- _Task goal_: Gather, from the data below, each line in which the word "область" occurs.

Collected data entries
_ _ _ _ _
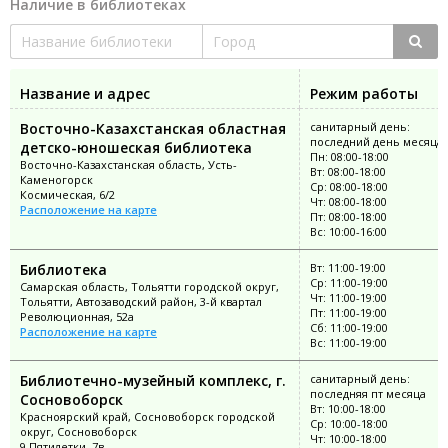
Наличие в библиотеках
Название и адрес
Режим работы
Восточно-Казахстанская областная
санитарный день:
последний день месяца
детско-юношеская библиотека
Пн: 08:00-18:00
Восточно-Казахстанская область, Усть-
Вт: 08:00-18:00
Каменогорск
Ср: 08:00-18:00
Космическая, 6/2
Чт: 08:00-18:00
Расположение на карте
Пт: 08:00-18:00
Вс: 10:00-16:00
Библиотека
Вт: 11:00-19:00
Ср: 11:00-19:00
Самарская область, Тольятти городской округ,
Чт: 11:00-19:00
Тольятти, Автозаводский район, 3-й квартал
Пт: 11:00-19:00
Революционная, 52а
Сб: 11:00-19:00
Расположение на карте
Вс: 11:00-19:00
Библиотечно-музейный комплекс, г.
санитарный день:
последняя пт месяца
Сосновоборск
Вт: 10:00-18:00
Красноярский край, Сосновоборск городской
Ср: 10:00-18:00
округ, Сосновоборск
Чт: 10:00-18:00
9 Пятилетки, 7в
_ _ _ _ _
- _Completed exercise_:
Восточно-Казахстанская область, Усть-
Самарская область, Тольятти городской округ,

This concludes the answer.